Dia meninggalkan mansion itu, menyeret tubuhnya yang lemah. Matanya terbuka lebar.
Pemandangan di luar kembali mengguncangnya.
Mansion itu tampak seperti istana, tetapi bercampur dengan teknologi yang tidak ada di Bumi.
Dinding kaca melengkung membentuk pola aneh. Pintu-pintu bergeser tanpa suara. Permukaan bangunan itu mengkilap dengan cahaya samar.

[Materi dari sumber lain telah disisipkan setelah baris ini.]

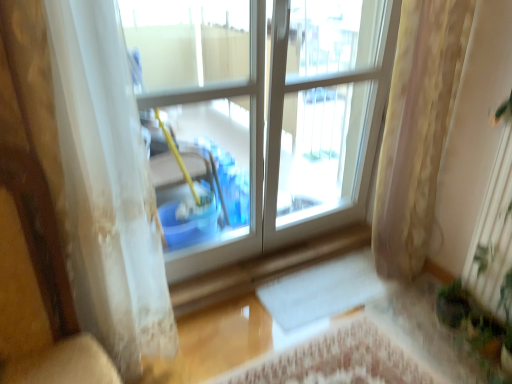 This screenshot has width=512, height=384. What do you see at coordinates (417, 130) in the screenshot? I see `yellow floral fabric curtain at right, arranged as the 1th curtain when viewed from the right` at bounding box center [417, 130].

Locate an element on the screen. white sheer curtain at left, which is the second curtain in right-to-left order is located at coordinates (108, 188).

The height and width of the screenshot is (384, 512). I want to click on yellow floral fabric curtain at right, arranged as the 1th curtain when viewed from the right, so [417, 130].

Does wooden armchair at left turn towards green leafy plant at lower right?

No, wooden armchair at left is not turned towards green leafy plant at lower right.

Is wooden armchair at left not close to green leafy plant at lower right?

Absolutely, wooden armchair at left is distant from green leafy plant at lower right.

This screenshot has width=512, height=384. Find the location of `plant that appears behind the wooden armchair at left`. plant that appears behind the wooden armchair at left is located at coordinates (477, 328).

The image size is (512, 384). What are the coordinates of `armchair that is under the white sheer curtain at left, which is the second curtain in right-to-left order (from a real-world perspective)` in the screenshot? It's located at (50, 281).

Between wooden armchair at left and white sheer curtain at left, which is the second curtain in right-to-left order, which one appears on the right side from the viewer's perspective?

Positioned to the right is wooden armchair at left.

Is wooden armchair at left spatially inside white sheer curtain at left, which is counted as the 1th curtain, starting from the left, or outside of it?

wooden armchair at left is not enclosed by white sheer curtain at left, which is counted as the 1th curtain, starting from the left.

Based on the photo, based on their sizes in the image, would you say wooden armchair at left is bigger or smaller than white sheer curtain at left, which is counted as the 1th curtain, starting from the left?

wooden armchair at left is smaller than white sheer curtain at left, which is counted as the 1th curtain, starting from the left.

Considering the positions of objects wooden armchair at left and yellow floral fabric curtain at right, arranged as the 1th curtain when viewed from the right, in the image provided, who is more to the left, wooden armchair at left or yellow floral fabric curtain at right, arranged as the 1th curtain when viewed from the right,?

wooden armchair at left is more to the left.

Based on the photo, considering the relative sizes of wooden armchair at left and yellow floral fabric curtain at right, arranged as the 1th curtain when viewed from the right, in the image provided, is wooden armchair at left thinner than yellow floral fabric curtain at right, arranged as the 1th curtain when viewed from the right,?

Incorrect, the width of wooden armchair at left is not less than that of yellow floral fabric curtain at right, arranged as the 1th curtain when viewed from the right.

Is wooden armchair at left spatially inside yellow floral fabric curtain at right, which is the 2th curtain from left to right, or outside of it?

wooden armchair at left is not inside yellow floral fabric curtain at right, which is the 2th curtain from left to right, it's outside.

Is wooden armchair at left facing away from yellow floral fabric curtain at right, which is the 2th curtain from left to right?

That's not correct — wooden armchair at left is not looking away from yellow floral fabric curtain at right, which is the 2th curtain from left to right.

From the image's perspective, which is below, green leafy plant at lower right or wooden armchair at left?

green leafy plant at lower right.

Which is in front, green leafy plant at lower right or wooden armchair at left?

wooden armchair at left is closer to the camera.

Can you see green leafy plant at lower right touching wooden armchair at left?

No.

From a real-world perspective, is green leafy plant at lower right located beneath wooden armchair at left?

Yes, from a real-world perspective, green leafy plant at lower right is below wooden armchair at left.

From the picture: Would you say green leafy plant at lower right is outside white sheer curtain at left, which is counted as the 1th curtain, starting from the left?

Indeed, green leafy plant at lower right is completely outside white sheer curtain at left, which is counted as the 1th curtain, starting from the left.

Saat dia melangkah keluar, pintu terbuka sendiri dengan desisan. Dia tidak menyentuhnya. Udara di luar terasa tajam. Namun, yang lebih membuatnya terkejut adalah pemandangan di depan.
Kiera Rayne.
Dia belum mengenakan seragam sekolah.
Dia memakai jaket hitam ketat dengan garis-garis emas. Jaket itu menekan buah dadanya, memperlihatkan bentuknya. Pinggangnya ramping, dan roknya berhenti di paha. Kakinya terlihat lebih panjang.
Stoking hitam membentang hingga sepatu boots mengilapnya.
Dengan pakaian sederhana ini, dia terlihat memukau. Lekuk tubuhnya bisa membuat pria mana pun kehilangan fokus. Rambut hitam lurusnya jatuh di punggung, terpapar cahaya pagi.
Dia tidak menyapanya. Dia menoleh ke pria yang menunggu di sampingnya.
"Henry, kami siap. Bawa mobilnya."
Pria itu menundukkan kepala. "Ya, Lady Kiera."
Dia menekan tombol di panel kecil.
Tanah di depan mereka terbelah dengan raungan mekanis. Menara mobil menjulang dari bawah. Sebelas tingkat , masing-masing menampung mobil yang berbeda.
Itu adalah sistem lift futuristik. Mobil-mobil bertumpuk. Mata Jack hampir keluar.
Itu bukan mobil biasa. Beberapa adalah desain sport ramping yang cepat. Yang lain adalah limosin panjang mengilap dengan lapisan perak. Beberapa memiliki tepi tajam, dibangun untuk kecepatan dan pertempuran. Masing-masing menunjukkan uang, kemewahan, dan kekuasaan.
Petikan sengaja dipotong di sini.